You have complete control over what data goes into the training of your model, and how it should behave.
But not only the acoustic and language models can be tailored to your needs - the underlying model can also be adapted to existing constraints regarding computing power. Clearly, a full fledged server has more computing resources than a mobile computer, e.g. a Raspberry Pi.
Most cloud based Speech To Text systems charge per time unit of transcribed audio. The training of a custom Speech To Text system on the other hand requires an investment upfront. But in the long run a domain specific system can turn out to be cheaper.
The use cases for Speech To Text technology can be broadly devided into command and control and into large vocabulary transcription tasks.
Choose among different speech and text corpora to create models tailored to your use case, e.g. for phone calls, distant microphone recordings, or television news.
We have created and are expanding a German pronunciation lexicon containing more than 370k words and their phonetic representations. Furthermore an English Lexicon based on CMU Dict is also available.
Directly use pre-trained Kaldi or CMU Sphinx models for your own ASR projects - available here for English and German.
Use our scripts and pronunciation lexica to train grapheme to phoneme models or download and use a pre-trained model.
The scripts form a processing pipeline that supports several speech corpora out of the box: VoxForge (English and German), German Speechdata Package V2, LibriSpeech, Forschergeist (German), and Zamia (German).
Prepare LibriVox data for training acoustic models. Help grow open speech corpora by efficiently correcting existing transcripts of spontaneous speech for example from podcasts.

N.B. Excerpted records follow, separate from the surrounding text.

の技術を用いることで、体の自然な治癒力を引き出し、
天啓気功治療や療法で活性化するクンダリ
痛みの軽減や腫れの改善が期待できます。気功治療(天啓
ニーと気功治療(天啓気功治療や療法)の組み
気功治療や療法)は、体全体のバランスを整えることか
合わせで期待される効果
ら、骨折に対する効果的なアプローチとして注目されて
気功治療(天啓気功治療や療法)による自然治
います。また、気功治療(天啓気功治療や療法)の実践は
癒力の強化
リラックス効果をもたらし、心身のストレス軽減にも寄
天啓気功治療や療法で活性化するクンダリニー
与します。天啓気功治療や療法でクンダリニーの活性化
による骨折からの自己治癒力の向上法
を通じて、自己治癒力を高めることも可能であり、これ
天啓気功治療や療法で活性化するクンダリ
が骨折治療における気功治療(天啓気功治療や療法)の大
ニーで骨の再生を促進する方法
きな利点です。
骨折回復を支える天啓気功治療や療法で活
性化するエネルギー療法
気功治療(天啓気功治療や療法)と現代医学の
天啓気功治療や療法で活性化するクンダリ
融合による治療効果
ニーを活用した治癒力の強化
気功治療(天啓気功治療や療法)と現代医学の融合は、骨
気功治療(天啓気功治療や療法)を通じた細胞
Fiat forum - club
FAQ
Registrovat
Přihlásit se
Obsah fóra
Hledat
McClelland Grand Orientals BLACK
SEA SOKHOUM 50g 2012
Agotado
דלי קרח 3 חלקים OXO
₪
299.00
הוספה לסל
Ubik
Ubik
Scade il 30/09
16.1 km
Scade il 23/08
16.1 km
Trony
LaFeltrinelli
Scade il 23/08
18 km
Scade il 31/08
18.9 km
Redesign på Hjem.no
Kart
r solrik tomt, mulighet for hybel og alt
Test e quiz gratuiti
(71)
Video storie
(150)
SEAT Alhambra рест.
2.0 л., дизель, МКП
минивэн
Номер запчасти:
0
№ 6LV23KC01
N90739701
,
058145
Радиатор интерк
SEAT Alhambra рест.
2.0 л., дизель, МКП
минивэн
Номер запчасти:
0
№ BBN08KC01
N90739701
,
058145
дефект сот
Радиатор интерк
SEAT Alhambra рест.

This project encompasses two original German speech corpora: Forschergeist and Zamia. The former contains spontaneous speech, the latter audio recordings for interactions between humans and smart speakers.
Use our pre-trained models for CMU Sphinx and Kaldi to do speech recognition on resource constraint systems, e.g. Raspberry Pi.
Create noisy versions of training data or re-encode audio data to simulate different environments, e.g. noisy background or different telephone codecs.